Mushrooms are an earthy delight that when cooked properly can bring life to otherwise “sinful” dishes. For example, mushrooms on pizza or mushrooms in spaghetti or even mushrooms smothered steak. This tiny little fungus is the star at parties and perfect for crafting small, delicate finger foods that carry a mouth-watering taste. By the far, kurkure mushrooms is one of the most popular recipes made with mushrooms stuffed and fried with cheeses and delicious peppers. Best of all, this recipe is much healthier than most other fried appetizers floating around.
What you need:
150 grams of raw mushrooms
1 bowl of bread crumbs (or corn crumbs)
2 tsp of corn starch
1 bowl of all-purpose flour
2 tsp finely chopped green bell pepper
2 tsp finely chopped red bell pepper
2 tsp finely chopped onion
2 tsp broccoli
1 tsp of finely chopped garlic
1/3 bowl of mozzarella cheese
Salt to taste
Vegetable oil for frying
Toothpicks
Coriander leaves for garnish
Let’s get cooking
1. Prep your mushrooms. Start with washing your mushrooms thoroughly. You want to make sure that you remove any dirt. A gritty piece of mushroom can ruin an entire bite if you’re not careful. Separate the stems from the bottoms and set aside.
2. In a bowl, add the green bell pepper, red bell pepper, broccoli, onions, garlic, mozzarella cheese, and salt. Mix the ingredients until it is well combined. Set this mixture to the side.

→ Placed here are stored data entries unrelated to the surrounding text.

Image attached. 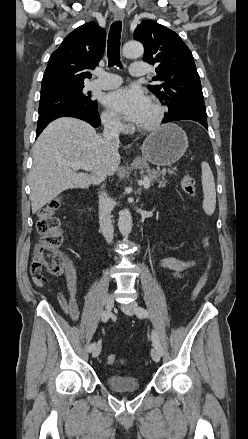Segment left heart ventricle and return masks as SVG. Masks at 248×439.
<instances>
[{
    "instance_id": "obj_1",
    "label": "left heart ventricle",
    "mask_w": 248,
    "mask_h": 439,
    "mask_svg": "<svg viewBox=\"0 0 248 439\" xmlns=\"http://www.w3.org/2000/svg\"><path fill=\"white\" fill-rule=\"evenodd\" d=\"M154 115H155V109L149 103L142 118L137 122V124H145V123L149 122L150 120H152Z\"/></svg>"
}]
</instances>
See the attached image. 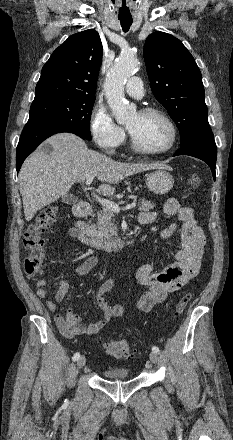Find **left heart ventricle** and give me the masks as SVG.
I'll use <instances>...</instances> for the list:
<instances>
[{
  "label": "left heart ventricle",
  "mask_w": 233,
  "mask_h": 440,
  "mask_svg": "<svg viewBox=\"0 0 233 440\" xmlns=\"http://www.w3.org/2000/svg\"><path fill=\"white\" fill-rule=\"evenodd\" d=\"M141 146L149 150L166 147L171 138L168 124L158 115H143L137 112L126 124Z\"/></svg>",
  "instance_id": "1"
}]
</instances>
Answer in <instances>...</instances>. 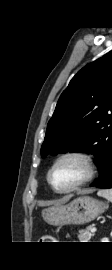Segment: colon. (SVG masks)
<instances>
[{"label": "colon", "mask_w": 112, "mask_h": 270, "mask_svg": "<svg viewBox=\"0 0 112 270\" xmlns=\"http://www.w3.org/2000/svg\"><path fill=\"white\" fill-rule=\"evenodd\" d=\"M51 238V236H45L44 237V239H50Z\"/></svg>", "instance_id": "obj_1"}]
</instances>
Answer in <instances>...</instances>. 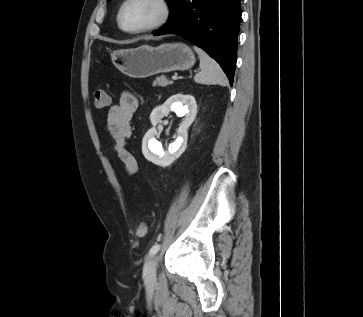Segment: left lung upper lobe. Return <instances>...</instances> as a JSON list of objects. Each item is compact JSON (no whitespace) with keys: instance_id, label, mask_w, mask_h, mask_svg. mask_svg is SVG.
<instances>
[{"instance_id":"obj_1","label":"left lung upper lobe","mask_w":363,"mask_h":317,"mask_svg":"<svg viewBox=\"0 0 363 317\" xmlns=\"http://www.w3.org/2000/svg\"><path fill=\"white\" fill-rule=\"evenodd\" d=\"M108 1H110V0H108ZM168 1V3L170 4L173 0H167Z\"/></svg>"}]
</instances>
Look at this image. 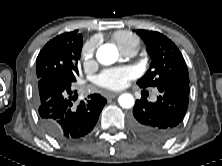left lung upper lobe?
I'll list each match as a JSON object with an SVG mask.
<instances>
[{
  "instance_id": "obj_1",
  "label": "left lung upper lobe",
  "mask_w": 222,
  "mask_h": 166,
  "mask_svg": "<svg viewBox=\"0 0 222 166\" xmlns=\"http://www.w3.org/2000/svg\"><path fill=\"white\" fill-rule=\"evenodd\" d=\"M151 57L150 69L138 80L141 88L157 87L165 81L189 83L188 69L177 46L161 33L137 30Z\"/></svg>"
}]
</instances>
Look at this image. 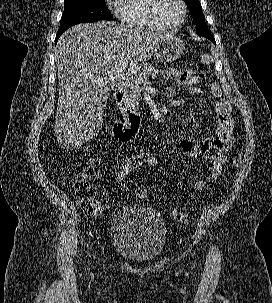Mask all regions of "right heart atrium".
Masks as SVG:
<instances>
[{
	"instance_id": "d8ad5b80",
	"label": "right heart atrium",
	"mask_w": 272,
	"mask_h": 303,
	"mask_svg": "<svg viewBox=\"0 0 272 303\" xmlns=\"http://www.w3.org/2000/svg\"><path fill=\"white\" fill-rule=\"evenodd\" d=\"M120 0H107L109 8L113 11H118Z\"/></svg>"
}]
</instances>
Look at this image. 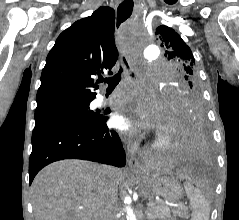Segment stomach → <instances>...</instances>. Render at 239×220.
Masks as SVG:
<instances>
[{"label":"stomach","mask_w":239,"mask_h":220,"mask_svg":"<svg viewBox=\"0 0 239 220\" xmlns=\"http://www.w3.org/2000/svg\"><path fill=\"white\" fill-rule=\"evenodd\" d=\"M141 186H150V191L154 195L161 196L168 201L175 202L182 198V185L175 178H153V183H141ZM169 210H178V205H169ZM182 212H167V220H180Z\"/></svg>","instance_id":"stomach-1"}]
</instances>
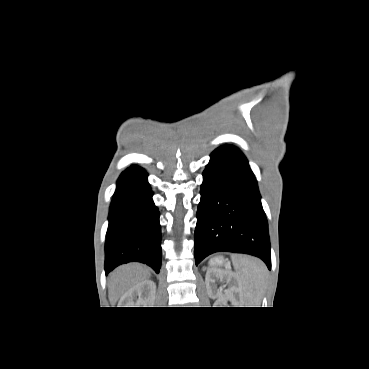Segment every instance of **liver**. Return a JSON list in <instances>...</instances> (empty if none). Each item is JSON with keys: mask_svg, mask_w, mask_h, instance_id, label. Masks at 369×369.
Masks as SVG:
<instances>
[{"mask_svg": "<svg viewBox=\"0 0 369 369\" xmlns=\"http://www.w3.org/2000/svg\"><path fill=\"white\" fill-rule=\"evenodd\" d=\"M150 271L141 264L131 263L116 268L108 282V296L111 305L136 284L149 279ZM114 307V306H112Z\"/></svg>", "mask_w": 369, "mask_h": 369, "instance_id": "1", "label": "liver"}]
</instances>
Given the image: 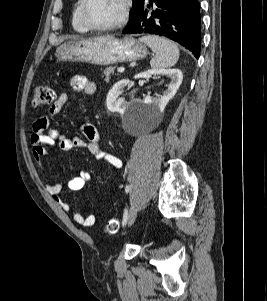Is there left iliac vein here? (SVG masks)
Segmentation results:
<instances>
[{
    "label": "left iliac vein",
    "instance_id": "obj_1",
    "mask_svg": "<svg viewBox=\"0 0 267 301\" xmlns=\"http://www.w3.org/2000/svg\"><path fill=\"white\" fill-rule=\"evenodd\" d=\"M137 216V205L135 203H132L130 209H129V215H128V226H131Z\"/></svg>",
    "mask_w": 267,
    "mask_h": 301
}]
</instances>
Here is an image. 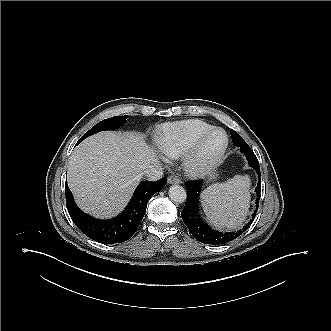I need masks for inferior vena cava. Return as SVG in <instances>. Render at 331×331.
Segmentation results:
<instances>
[{"instance_id":"obj_1","label":"inferior vena cava","mask_w":331,"mask_h":331,"mask_svg":"<svg viewBox=\"0 0 331 331\" xmlns=\"http://www.w3.org/2000/svg\"><path fill=\"white\" fill-rule=\"evenodd\" d=\"M143 175L148 181H157L163 176V168L161 165H153L145 169Z\"/></svg>"}]
</instances>
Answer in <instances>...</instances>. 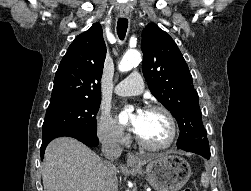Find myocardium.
I'll return each instance as SVG.
<instances>
[{
  "instance_id": "myocardium-1",
  "label": "myocardium",
  "mask_w": 251,
  "mask_h": 191,
  "mask_svg": "<svg viewBox=\"0 0 251 191\" xmlns=\"http://www.w3.org/2000/svg\"><path fill=\"white\" fill-rule=\"evenodd\" d=\"M147 111H159L162 112L170 125V137L169 140L161 145H152L150 143H148L147 141H145L138 133L136 134V140L137 143L144 149L146 150H150V151H162V150H167L169 148H171L177 140V136H178V128H177V123L175 120L174 115L172 114V112L167 109L164 106L161 105H151L147 108Z\"/></svg>"
}]
</instances>
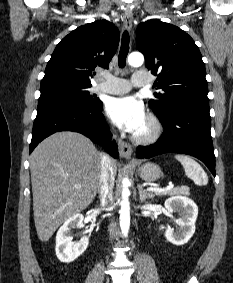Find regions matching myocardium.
Here are the masks:
<instances>
[{
    "mask_svg": "<svg viewBox=\"0 0 233 283\" xmlns=\"http://www.w3.org/2000/svg\"><path fill=\"white\" fill-rule=\"evenodd\" d=\"M146 119L149 122L150 129L144 134L135 133L133 141L140 145H151L157 142L163 133V125L160 119L153 113H148Z\"/></svg>",
    "mask_w": 233,
    "mask_h": 283,
    "instance_id": "f54148a6",
    "label": "myocardium"
}]
</instances>
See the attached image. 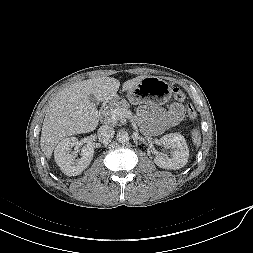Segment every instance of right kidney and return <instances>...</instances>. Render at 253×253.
Returning a JSON list of instances; mask_svg holds the SVG:
<instances>
[{
  "label": "right kidney",
  "mask_w": 253,
  "mask_h": 253,
  "mask_svg": "<svg viewBox=\"0 0 253 253\" xmlns=\"http://www.w3.org/2000/svg\"><path fill=\"white\" fill-rule=\"evenodd\" d=\"M78 144L76 137H68L58 143L54 150V158L62 172L67 176H76L82 173L91 163L94 147L85 145L81 150V158L76 159V154L71 153V148Z\"/></svg>",
  "instance_id": "ca27d5eb"
}]
</instances>
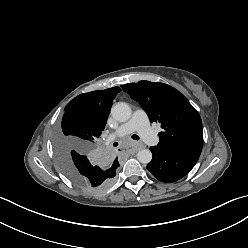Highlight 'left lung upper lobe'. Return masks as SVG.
Wrapping results in <instances>:
<instances>
[{"label":"left lung upper lobe","mask_w":248,"mask_h":248,"mask_svg":"<svg viewBox=\"0 0 248 248\" xmlns=\"http://www.w3.org/2000/svg\"><path fill=\"white\" fill-rule=\"evenodd\" d=\"M137 101L151 122H159L158 147L163 149L203 144L201 118L187 98L175 88L159 82L139 81L121 86Z\"/></svg>","instance_id":"left-lung-upper-lobe-1"}]
</instances>
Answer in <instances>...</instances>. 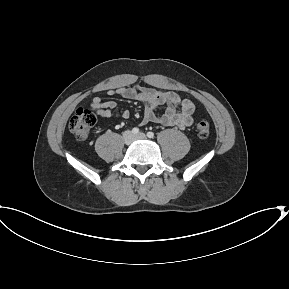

3. In a separate bowl, add flour and corn starch together. Add a bit of water to the mixture with salt. Add and mix water to the mixture a tablespoon at a time until you have a smooth paste-like consistency. You can test this consistency by taking a spoon and dipping it into the mixture. Slide your finger down the back of the spoon. If your finger leaves a clean path, then the mixture is complete. That is the kind of consistency you want to stick to your mushrooms.
4. Take the bottoms of your mushrooms and stuff them with the combined vegetable filling. You will want to add the filling to the body cavity in the mushroom. Do not overfill and set to the side.
5. Once you have filled your mushroom bottoms, match the mushrooms by size the best that you can. You will want to combine the two mushrooms so that the filling will be in the center. Then take a toothpick and slide it through both halves to keep them together. This will create a “mushroom burger”. You will want to repeat this for all your mushrooms.
6. Dip the mushrooms into the flour/corn starch paste you made previously. Make sure to cover the mushrooms completely. Then take your mushroom and roll it in your corn crumb mixture until they are evenly coated.
7. In a frying pan, you will want to add enough oil that you can shallow fry the mushrooms. You will want to fry the mushrooms for about 5 to 6 minutes on each side. Take care of watching the color so that your kurkure mushrooms do not become too dark. You will want a golden brown color.
8. When finished frying, you may drain the mushrooms on a paper towel. Remove the toothpick and slide in half before serving with a garnish of coriander leaves for a beautiful appearance.